__ASSIGNED TASK__: Within the records below, find the line with "Shaw Beer Festival" and the line with "http://witchnest.blogspot.com/2014/10/w", then reproduce exactly those two lines and all lines between them, without any picture.

__RECORDED INFORMATION__:
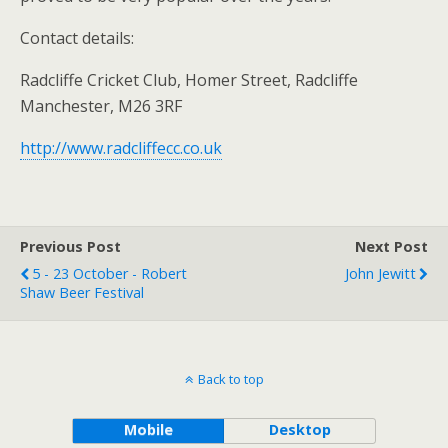
Contact details:
Radcliffe Cricket Club, Homer Street, Radcliffe
Manchester, M26 3RF
http://www.radcliffecc.co.uk
Previous Post
Next Post
5 - 23 October - Robert
John Jewitt
Shaw Beer Festival
Back to top
Mobile
Desktop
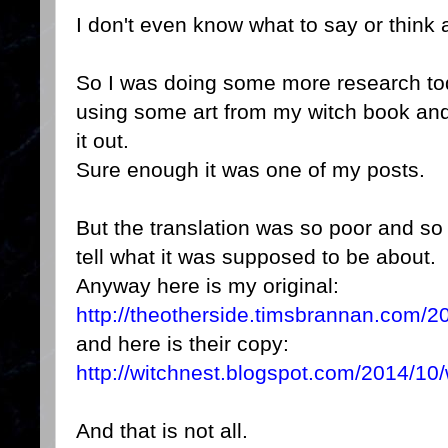
I don't even know what to say or think 
So I was doing some more research tod
using some art from my witch book an
it out.
Sure enough it was one of my posts.
But the translation was so poor and so
tell what it was supposed to be about.
Anyway here is my original:
http://theotherside.timsbrannan.com/20
and here is their copy:
http://witchnest.blogspot.com/2014/10/w
And that is not all.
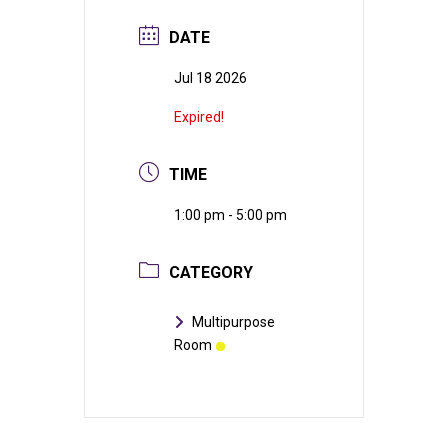
DATE
Jul 18 2026
Expired!
TIME
1:00 pm - 5:00 pm
CATEGORY
Multipurpose
Room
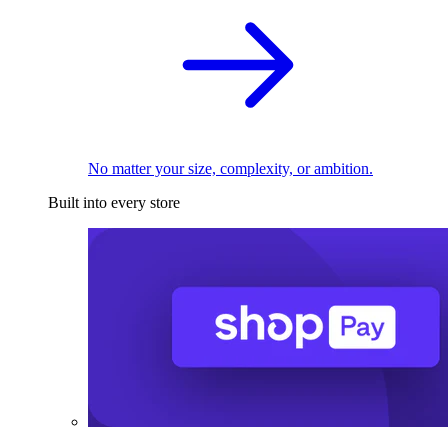
No matter your size, complexity, or ambition.
Built into every store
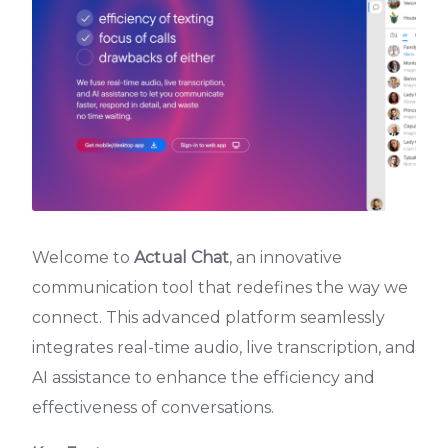
Welcome to
Actual Chat
, an innovative
communication tool that redefines the way we
connect. This advanced platform seamlessly
integrates real-time audio, live transcription, and
AI assistance to enhance the efficiency and
effectiveness of conversations.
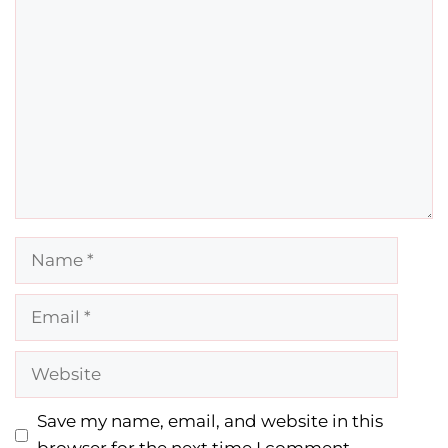
Comment
Name
Email
Website
Save my name, email, and website in this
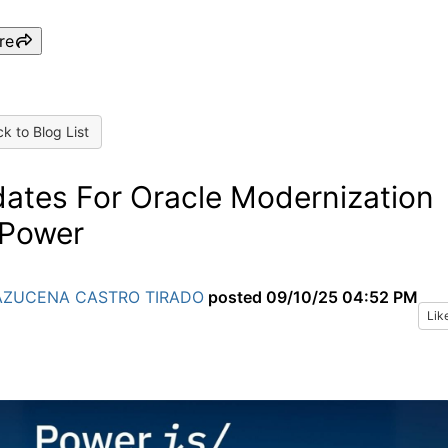
re
k to Blog List
ates For Oracle Modernization
Power
AZUCENA CASTRO TIRADO
posted
09/10/25 04:52 PM
Lik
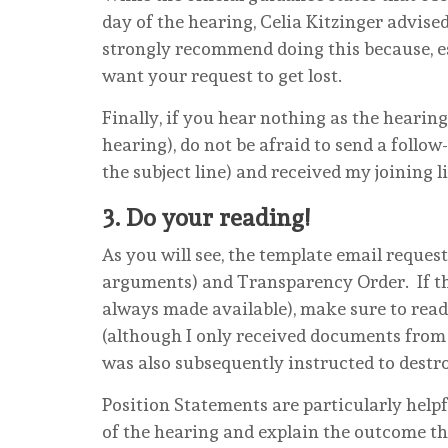
day of the hearing, Celia Kitzinger advised
strongly recommend doing this because, e
want your request to get lost.
Finally, if you hear nothing as the heari
hearing), do not be afraid to send a follo
the subject line) and received my joining
3.
Do your reading!
As you will see, the template email reques
arguments) and Transparency Order. If the
always made available), make sure to read
(although I only received documents from t
was also subsequently instructed to destro
Position Statements are particularly help
of the hearing and explain the outcome th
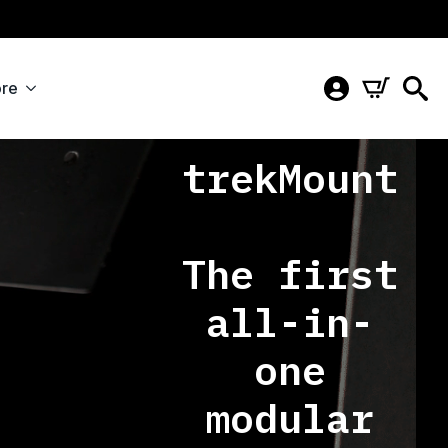
re
trekMount
The first
all-in-
one
modular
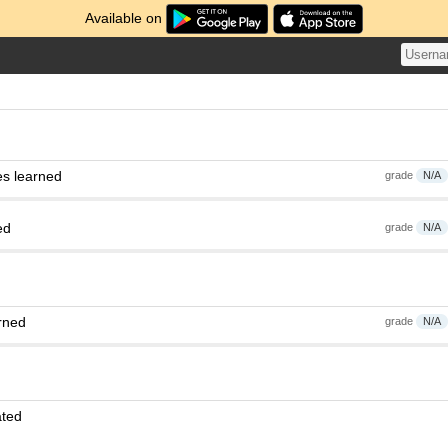
Available on
es learned
grade
N/A
ed
grade
N/A
rned
grade
N/A
ated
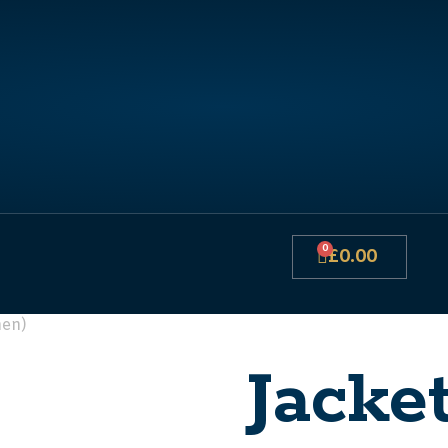
0
£
0.00
hen)
Jacke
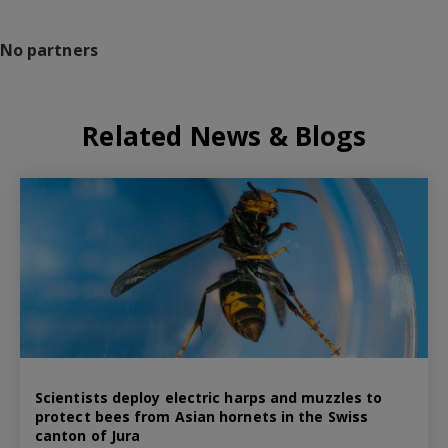
No partners
Related News & Blogs
Scientists deploy electric harps and muzzles to
protect bees from Asian hornets in the Swiss
canton of Jura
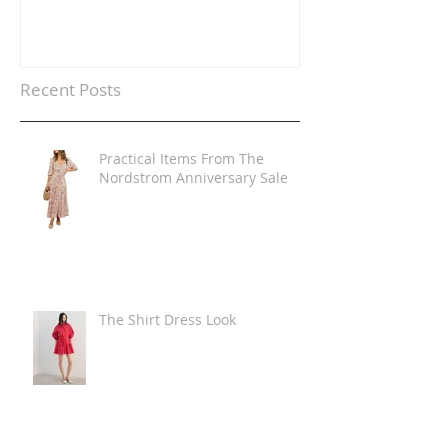
Recent Posts
Practical Items From The
Nordstrom Anniversary Sale
The Shirt Dress Look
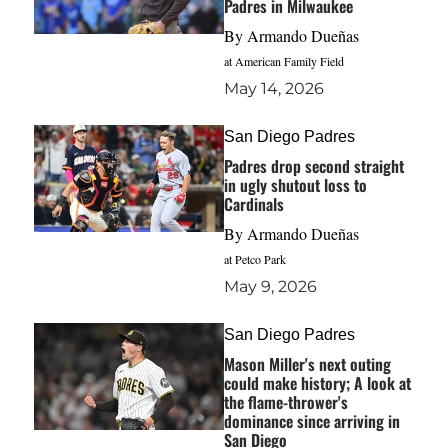
Padres in Milwaukee
By
Armando Dueñas
at American Family Field
May 14, 2026
San Diego Padres
Padres drop second straight
in ugly shutout loss to
Cardinals
By
Armando Dueñas
at Petco Park
May 9, 2026
San Diego Padres
Mason Miller's next outing
could make history; A look at
the flame-thrower's
dominance since arriving in
San Diego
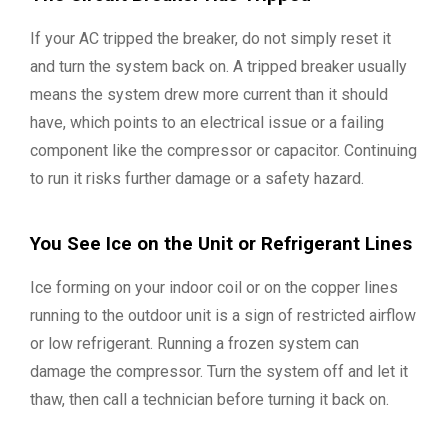
If your AC tripped the breaker, do not simply reset it
and turn the system back on. A tripped breaker usually
means the system drew more current than it should
have, which points to an electrical issue or a failing
component like the compressor or capacitor. Continuing
to run it risks further damage or a safety hazard.
You See Ice on the Unit or Refrigerant Lines
Ice forming on your indoor coil or on the copper lines
running to the outdoor unit is a sign of restricted airflow
or low refrigerant. Running a frozen system can
damage the compressor. Turn the system off and let it
thaw, then call a technician before turning it back on.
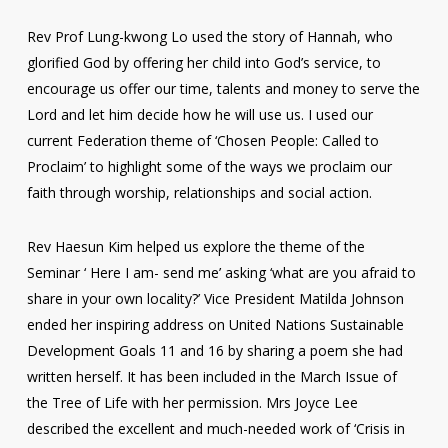
Rev Prof Lung-kwong Lo used the story of Hannah, who
glorified God by offering her child into God’s service, to
encourage us offer our time, talents and money to serve the
Lord and let him decide how he will use us. I used our
current Federation theme of ‘Chosen People: Called to
Proclaim’ to highlight some of the ways we proclaim our
faith through worship, relationships and social action.
Rev Haesun Kim helped us explore the theme of the
Seminar ‘ Here I am- send me’ asking ‘what are you afraid to
share in your own locality?’ Vice President Matilda Johnson
ended her inspiring address on United Nations Sustainable
Development Goals 11 and 16 by sharing a poem she had
written herself. It has been included in the March Issue of
the Tree of Life with her permission. Mrs Joyce Lee
described the excellent and much-needed work of ‘Crisis in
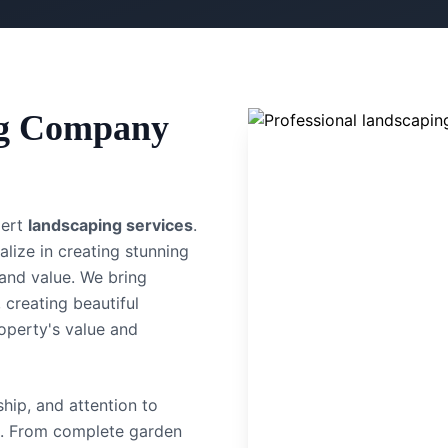
g Company
pert
landscaping services
.
alize in creating stunning
and value.
We bring
 creating beautiful
operty's value and
hip, and attention to
. From complete garden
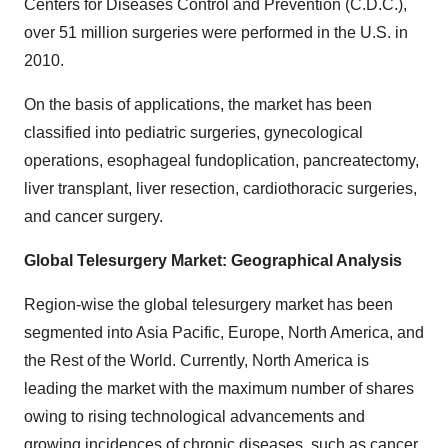
Centers for Diseases Control and Prevention (C.D.C.),
over 51 million surgeries were performed in the U.S. in
2010.
On the basis of applications, the market has been
classified into pediatric surgeries, gynecological
operations, esophageal fundoplication, pancreatectomy,
liver transplant, liver resection, cardiothoracic surgeries,
and cancer surgery.
Global Telesurgery Market: Geographical Analysis
Region-wise the global telesurgery market has been
segmented into Asia Pacific, Europe, North America, and
the Rest of the World. Currently, North America is
leading the market with the maximum number of shares
owing to rising technological advancements and
growing incidences of chronic diseases, such as cancer,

__SOLUTION FOR THIS TASK__:
Shaw Beer Festival
Back to top
Mobile
Desktop
I don't even know what to say or think 
So I was doing some more research tod
using some art from my witch book an
it out.
Sure enough it was one of my posts.
But the translation was so poor and so
tell what it was supposed to be about.
Anyway here is my original:
http://theotherside.timsbrannan.com/20
and here is their copy:
http://witchnest.blogspot.com/2014/10/w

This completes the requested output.